Advancing content provenance for a safer, more transparent AI ecosystem
OpenAI is enhancing content provenance with a multi-layered approach, combining C2PA conformance for metadata with Google’s SynthID watermarking for AI-generated images. This aims to improve trust and transparency, allowing users to verify the origin and authenticity of AI-created content. A new public verification tool will also help users identify images generated by OpenAI tools.
OpenAI is strengthening content provenance through a multi-layered approach to build trust online. This includes making provenance signals recognizable by other tools via C2PA conformance and integrating durable cross-platform SynthID watermarking for images, in partnership with Google. A public verification tool is also being previewed to help users determine if images originated from OpenAI.
OpenAI has been involved in developing and adopting provenance standards since 2024, adding Content Credentials to images from DALL·E 3, ImageGen, and Sora. We also joined the Steering Committee of the Coalition for Content Provenance and Authenticity (C2PA), an industry group that created an open technical standard for content provenance using metadata and cryptographic signatures.
While C2PA metadata provides crucial context about content origin and modifications, it can be stripped or lost. To address this, OpenAI is adopting a multi-layered strategy by incorporating Google DeepMind’s SynthID, which embeds an invisible watermark. This watermark complements C2PA metadata, offering a more resilient provenance signal that can withstand transformations like screenshots.

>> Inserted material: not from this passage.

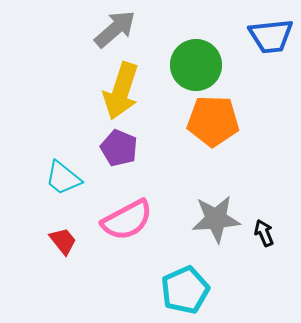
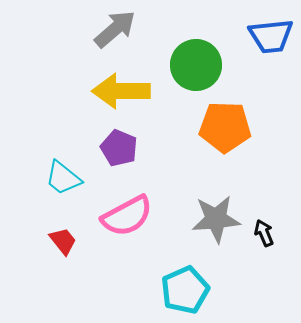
yellow arrow: rotated 72 degrees clockwise
orange pentagon: moved 12 px right, 6 px down
pink semicircle: moved 4 px up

These two systems, C2PA and SynthID, reinforce each other. C2PA provides detailed context, while SynthID helps preserve a signal when metadata is compromised. Together, they create a more robust provenance system than either method could achieve alone. OpenAI has also previously used visible watermarks in Sora and an audio watermark in Voice Engine.
A new public verification tool allows users to upload an image and check for provenance signals, including Content Credentials and SynthID, to ascertain if it was generated by ChatGPT, the OpenAI API, or Codex. This tool builds on earlier research into image detection classifiers and aims to help users reliably identify AI-generated content. However, no detection method is foolproof; the tool takes a cautious approach if signals are absent, as they can sometimes be stripped.
OpenAI believes that a strong provenance approach requires shared standards, durable watermarking signals, and public verification tools. By supporting Content Credentials, conforming to C2PA, adopting SynthID, and offering public verification, OpenAI aims to foster a more interoperable provenance ecosystem and empower individuals to understand the origin of content they encounter online.